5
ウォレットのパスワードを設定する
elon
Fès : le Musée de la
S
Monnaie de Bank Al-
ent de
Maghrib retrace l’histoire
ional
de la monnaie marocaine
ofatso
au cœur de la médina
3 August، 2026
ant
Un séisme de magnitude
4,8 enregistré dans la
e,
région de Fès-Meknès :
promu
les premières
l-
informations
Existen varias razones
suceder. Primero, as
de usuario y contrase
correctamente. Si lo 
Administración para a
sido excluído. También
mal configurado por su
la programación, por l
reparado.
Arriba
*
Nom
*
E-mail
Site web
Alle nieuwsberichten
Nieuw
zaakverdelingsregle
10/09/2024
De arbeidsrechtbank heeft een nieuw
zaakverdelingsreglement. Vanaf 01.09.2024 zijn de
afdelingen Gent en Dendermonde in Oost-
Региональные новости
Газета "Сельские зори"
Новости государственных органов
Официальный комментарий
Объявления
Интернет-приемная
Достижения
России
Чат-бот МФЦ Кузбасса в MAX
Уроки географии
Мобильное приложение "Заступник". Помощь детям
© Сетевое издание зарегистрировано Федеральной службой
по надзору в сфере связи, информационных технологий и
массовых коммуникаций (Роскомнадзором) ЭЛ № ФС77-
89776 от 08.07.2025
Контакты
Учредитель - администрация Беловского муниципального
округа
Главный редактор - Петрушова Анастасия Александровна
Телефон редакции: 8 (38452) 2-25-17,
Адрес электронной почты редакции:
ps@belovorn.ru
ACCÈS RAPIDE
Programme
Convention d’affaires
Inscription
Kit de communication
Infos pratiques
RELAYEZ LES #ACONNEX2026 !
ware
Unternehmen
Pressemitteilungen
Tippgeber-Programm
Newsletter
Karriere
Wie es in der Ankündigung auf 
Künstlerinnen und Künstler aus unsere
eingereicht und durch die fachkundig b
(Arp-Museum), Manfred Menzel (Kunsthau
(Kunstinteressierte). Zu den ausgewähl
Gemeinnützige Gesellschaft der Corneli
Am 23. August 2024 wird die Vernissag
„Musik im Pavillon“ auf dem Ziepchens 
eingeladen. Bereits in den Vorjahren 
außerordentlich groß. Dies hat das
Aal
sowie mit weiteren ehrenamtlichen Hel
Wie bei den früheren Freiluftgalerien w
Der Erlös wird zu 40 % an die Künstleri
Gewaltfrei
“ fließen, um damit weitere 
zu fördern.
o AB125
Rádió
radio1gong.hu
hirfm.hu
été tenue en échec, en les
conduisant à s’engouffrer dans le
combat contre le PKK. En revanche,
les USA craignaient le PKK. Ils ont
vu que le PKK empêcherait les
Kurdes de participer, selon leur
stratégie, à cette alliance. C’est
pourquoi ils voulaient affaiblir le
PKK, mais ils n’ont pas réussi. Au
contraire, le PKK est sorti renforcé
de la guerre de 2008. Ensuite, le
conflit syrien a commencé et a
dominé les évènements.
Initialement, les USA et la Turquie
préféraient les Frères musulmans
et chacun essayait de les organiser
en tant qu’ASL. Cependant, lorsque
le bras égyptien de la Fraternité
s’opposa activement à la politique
::::::::
**Exercise instructions**
Beginning at the line with "Convention d’affaires" and ending at the line with "eingereicht und durch die fachkundig b", reproduce each line of the data above exactly, and add no other lines.

**Expected output**
Convention d’affaires
Inscription
Kit de communication
Infos pratiques
RELAYEZ LES #ACONNEX2026 !
ware
Unternehmen
Pressemitteilungen
Tippgeber-Programm
Newsletter
Karriere
Wie es in der Ankündigung auf 
Künstlerinnen und Künstler aus unsere
eingereicht und durch die fachkundig b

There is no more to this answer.